31st Dec 2023
Is the pursuit of happiness a Sisyphean task or a question of perspective? Self-confessed over-achiever Holly Hughes investigates, and wonders if ambition is in fact getting in the way.
There is a moment in Paul Auster’s 4 3 2 1 – a novel that explores the plurality of life and the many forking paths of “what ifs” our existence could take – when the inquisitive young protagonist ponders why his father is different from other dads. His father doesn’t play with him the way other fathers do, his father rebuffs weekend relaxing for working overtime, his father is consistently preoccupied with a business whose profits he stopped needing a long time ago, plagued by an invisible aspiration that precludes happiness as it drives him to achieve some intangible goal. In short, his father is suffering from an acute case of ambition.

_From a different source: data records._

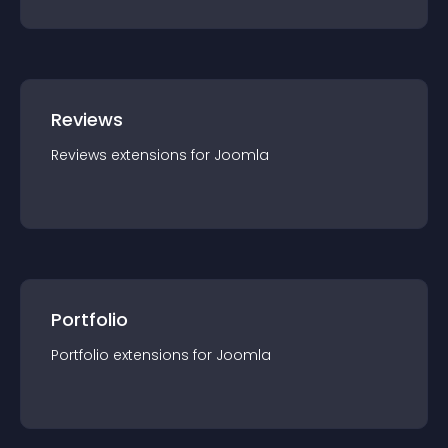
Reviews
Reviews
extension
s for
Joomla
Portfolio
Portfolio
extension
s for
Joomla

The kind that borders on obsessive; the kind that is all-consuming, all-encompassing, blinding. This, the astute boy prescribes, is why his father is not, and can never be, happy. While the other dads, in undemanding careers that will plod placidly on until retirement, are unphased by the fever of self-improvement and therefore free and unfettered to relish the ball-throwing, barbecue-marinating joy of the present, his father is destined to spend his life breaking his back to attain the unattainable; a football player doomed to aim for ever-shifting goalposts he has no hope of scoring.
Worse than this, these goalposts – in his father’s case, a hardware franchise, a bigger house, a shinier car – only lead him further and further away from the people and potential of his present.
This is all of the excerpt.